How to Apply Continuous Compliance in the Modern Workplace

Microsoft 365

Our previous post underscored the close link between security and continuous compliance for modern financial sector organizations. But given that the processes related to continuous compliance need – almost by definition – to be ongoing, how do you apply them in a manner that’s not constantly getting in the way of other day to day business processes? Fortunately, there are answers with the help of the right MSP partner.

 

Continuous Compliance Must be Sustainable Over Time

Continuous compliance is an ongoing investment, so the priority is to make that investment sustainable over the course of time. The way to achieve this is to focus on making the effort both targeted and iterative. Otherwise, you could end up with an expensive “boil the ocean” approach that may be a mile wide and an inch deep when it comes to keeping up with threats, vulnerabilities and regulatory rules as they shift over time.

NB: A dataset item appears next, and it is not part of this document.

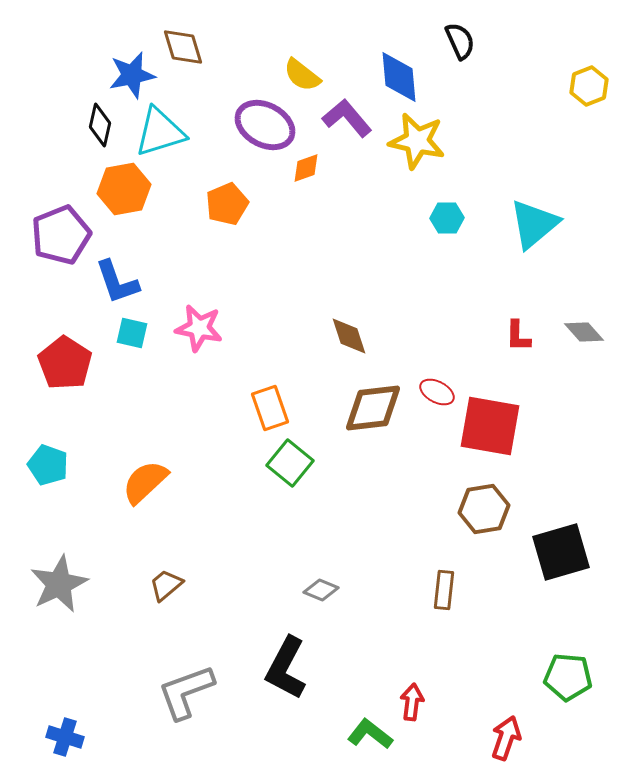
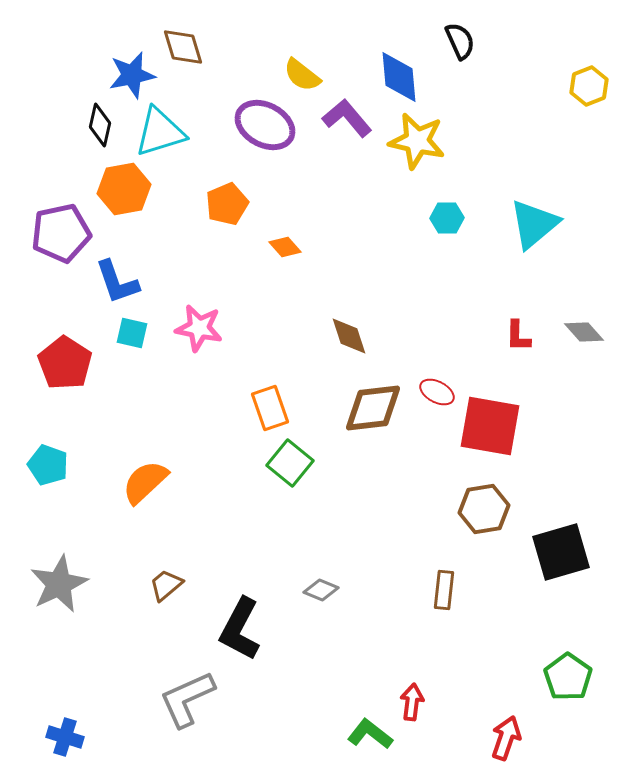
orange diamond at (306, 168): moved 21 px left, 79 px down; rotated 68 degrees clockwise
purple pentagon at (61, 235): moved 2 px up; rotated 10 degrees clockwise
black L-shape at (286, 668): moved 46 px left, 39 px up
green pentagon at (568, 677): rotated 30 degrees clockwise
gray L-shape at (186, 692): moved 1 px right, 7 px down; rotated 4 degrees counterclockwise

It’s far too costly and would bog down business processes to try and blanket the entire organization with endless security and compliance investments. That’s why focusing such investments is crucial. For instance, Company X may deal heavily with protected customer and financial data, whereas Company Y’s business model and reputation depend more on the availability of systems. These variations should inform the focus area of the organization’s security and compliance operation (i.e. ransomware or business email compromise for Company X; DNS and similar attacks for Company Y).

Continuous compliance must also be iterative in order to stay current with constantly changing threats, software vulnerabilities and business processes. The goal should be a virtuous cycle of ongoing testing, improvement and retesting – all of which must be informed by expertise on the rules, vulnerabilities, processes and underlying technology that most apply to what’s being tested.

 

Applying Continuous Compliance to Both Technology and Workforce-Related Risks

The targeted and iterative approach must strengthen compliance around both the technology and workforce-related security efforts underway in a modern financial organization. On the technology side, for instance, think of vulnerability scanning and patching. The continuous compliance cycle may involve scanning for gaps, developing patches and then rescanning for any remaining gaps.

Meanwhile, consider the workforce example of phishing awareness testing and training. Initial phishing tests may isolate certain processes or scenarios where users are most susceptible to clicking on bogus links. These results can inform root cause analyses, which in turn may drive a process improvement. Then there may be user training to highlight proper cyber-hygiene for such processes, followed by a subsequent testing round to see if user behaviors improve.

Both these examples illustrate the need for continuous curation of compliance and security-related activities and resources – and that’s something clients will invariably need the help of a seasoned MSP partner to do. Such a partner can help navigate issues like alert fatigue in the case of phishing awareness – it’s possible to be too continuous in such testing if you’re doing it daily and you remove the element of surprise. Or with patching, clients need a partner who knows how to optimize the patch design in the first place, and then apply automation to enable the patching to happen continuously at scale.

Ultimately, continuous compliance doesn’t need to be a continuous headache and perpetual choice between secure operation and seamless processes in a modern organization. It’s possible to achieve both with the help of the right MSP partner – one with both the workforce and technical expertise to strategically target and iteratively improve on the areas most critical to a modern organization’s regulatory and compliance needs.